A World Heritage sanctuary for the world’s most threatened cat
05 February 2014 | Fact sheet
Doñana National Park, Spain
Background and History
The known history of Doñana National Park goes back over 700 years – the area was once a favourite hunting reserve of several Spanish kings. In 1963, the Spanish Government, in collaboration with the World Wide Fund for Nature (WWF), decided to acquire 7,000 hectares (27 sq miles) of land to create the Doñana Biological Reserve. Six years later, Doñana National Park was born, with its boundaries being extended in 1978 and again in 2004. Since 2006, the park’s management has been the exclusive responsibility of the Autonomous Community of Andalucía’s government.
Today, it is the world’s only protected area that is not only a National Park but also a World Heritage site (designated in 1994), a Ramsar wetland site, a Biosphere Reserve, and a European Community Special Protection Area.
The uniqueness of Doñana is due to the great diversity of biotopes it contains, allowing for the coexistence of a wide variety of plant and animal species. In addition to its marsh ecosystem, which is characterised by high productivity, a set of exceptional environmental units converge here: beaches, fixed and mobile dune fields, scrub woodlands and maquis, and numerous lagoons scattered among the vegetation. The park’s size and strategic location make it one of the most important wetlands in Europe: as a wintering area, it receives more than half a million water fowl each year, and also serves as a stop-over for migratory birds on the route to and from Africa.

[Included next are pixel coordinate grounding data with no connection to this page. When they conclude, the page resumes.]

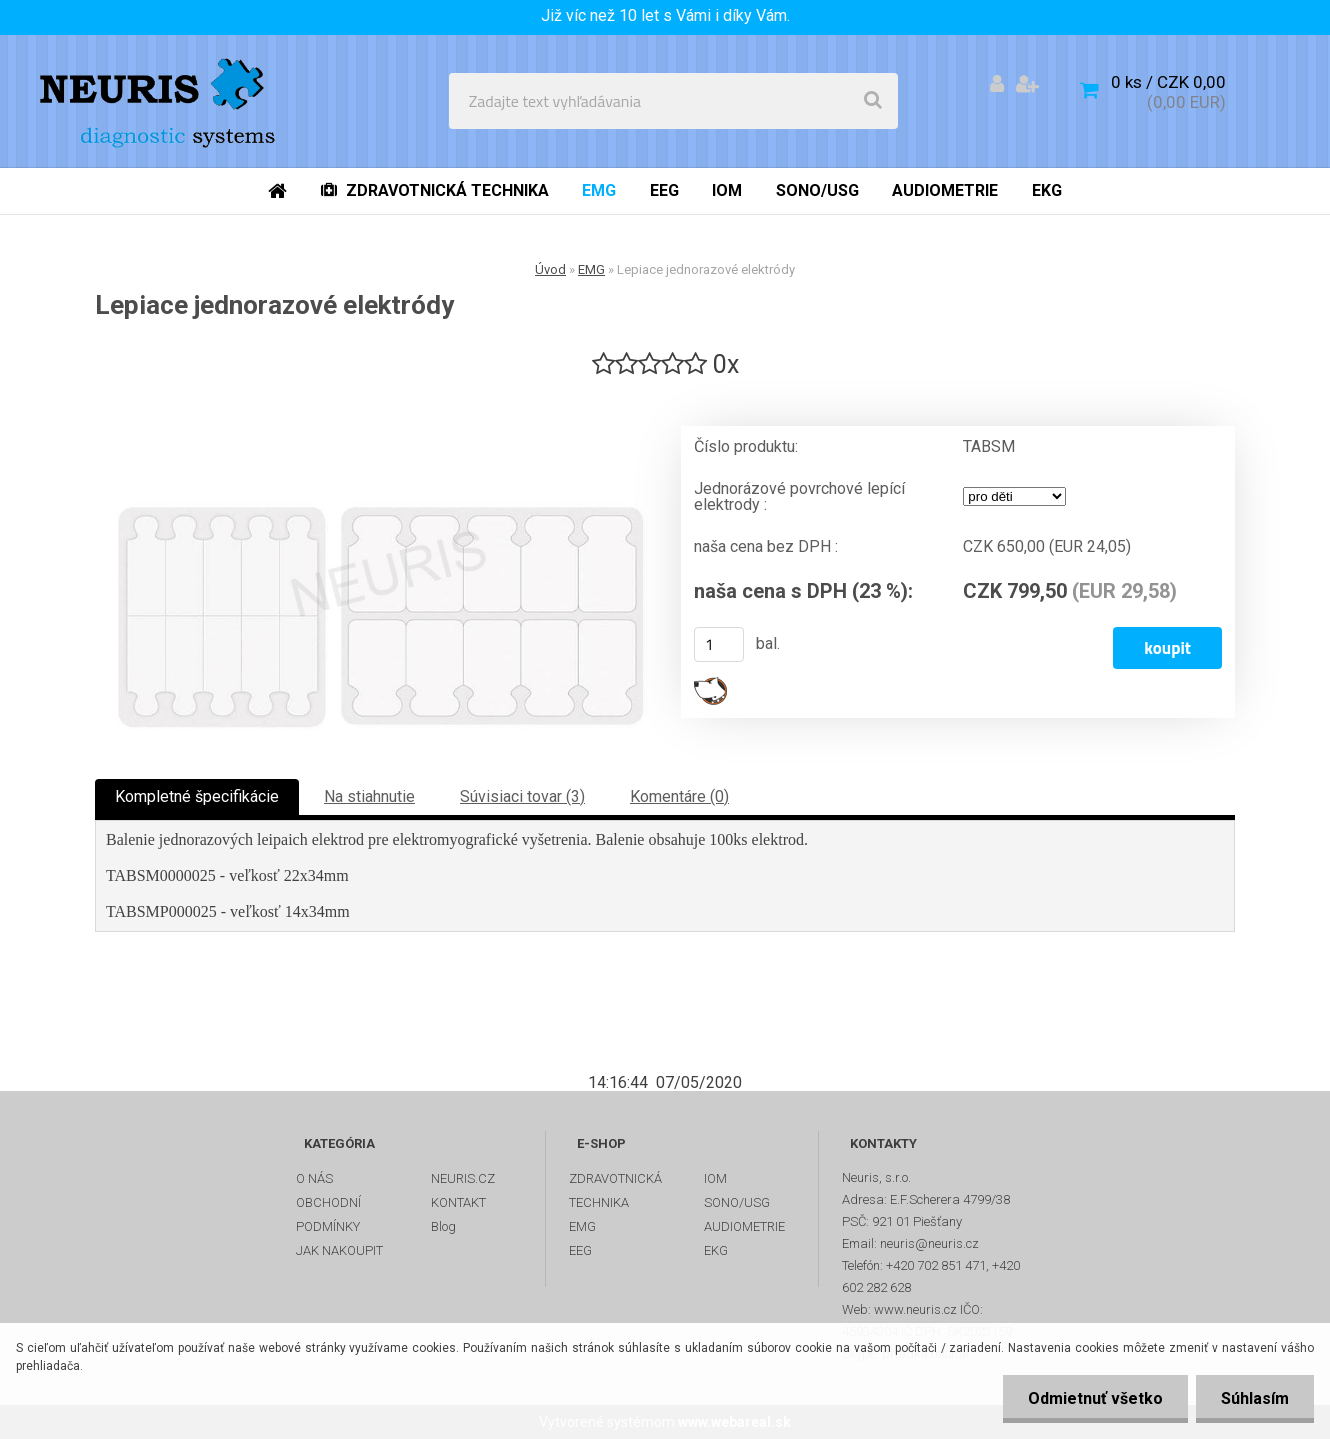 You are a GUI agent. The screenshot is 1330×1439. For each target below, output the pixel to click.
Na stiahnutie (369, 796)
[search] (873, 101)
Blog (443, 1226)
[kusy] (719, 644)
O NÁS (314, 1178)
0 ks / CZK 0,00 (1168, 82)
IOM (715, 1178)
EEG (580, 1250)
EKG (716, 1250)
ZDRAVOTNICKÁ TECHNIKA (615, 1190)
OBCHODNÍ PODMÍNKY (328, 1214)
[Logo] (161, 101)
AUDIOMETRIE (744, 1226)
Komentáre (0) (679, 796)
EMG (591, 269)
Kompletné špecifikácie (197, 796)
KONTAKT (458, 1202)
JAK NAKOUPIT (339, 1250)
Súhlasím (1255, 1398)
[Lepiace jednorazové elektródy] (380, 566)
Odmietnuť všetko (1095, 1398)
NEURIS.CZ (463, 1178)
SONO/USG (737, 1202)
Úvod (550, 269)
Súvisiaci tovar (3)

Having been inhabited and altered by humans throughout its history, the Doñana region continues as a stronghold for traditional uses such as beekeeping, harvesting of pine cones and agriculture. Important traditional events include the “Saca de las Yeguas”, a livestock event, and the “Romería de El Rocío”, one of the most popular religious pilgrimages in the country.
Images of the site
Size and Location
Doñana National Park is located in the provinces of Huelva and Sevilla in the southern Spanish Autonomous Community of Andalucía. It occupies an area of 54,252 hectares (209 sq miles) on the right bank of the Guadalquivir River at its estuary with the Atlantic Ocean. The park is characterised by its flatness, with its highest altitude reaching 47 metres above sea level.
Flora and Fauna
The park’s flora is very diverse, comprising more than 900 species of vascular plants. Endemic plant species include the grass Vulpia fontquerana and the figwort Linaria tursica, both featured in the Spanish National Catalogue of Endangered Species. In 2000, numerous rare or endemic plants of the park were also included in IUCN’s Red List of Spanish Vascular Flora.
The fauna comprises 20 species of freshwater fish, 11 amphibians, 21 reptiles, 37 mammals and 360 birds, of which 127 breed in the park. The local wildlife includes rare and iconic species such as the critically endangered Iberian lynx (considered the world’s most threatened felid) and the Spanish imperial eagle, as well as the threatened marbled duck and white-headed duck. Black vultures, red kites, and large breeding colonies of herons, egrets and waders are also present.
Doñana is internationally known for its Iberian lynx management plan that focuses on habitat management and recovery of European rabbit populations, the lynx’s principle prey, as well as lynx captive breeding and reintroduction programs.
Several human-based activities currently threaten the park, such as agricultural development, mainly through the drainage of marshes and the river to boost production, as well as poaching, over-grazing and illegal exploitation of crayfish. Likewise, Doñana is threatened by growing numbers of tourists attracted by its ecological and cultural richness. For example, in recent years, the “Romería de El Rocío” event alone has attracted a million pilgrims annually.
Despite these challenges, Doñana National Park remains a resilient system where nature is still the dominant force. Over the years, it has achieved tremendous recognition and significance in Europe and abroad, and has served as a testing ground for conservation in Spain, resulting in innovative management approaches.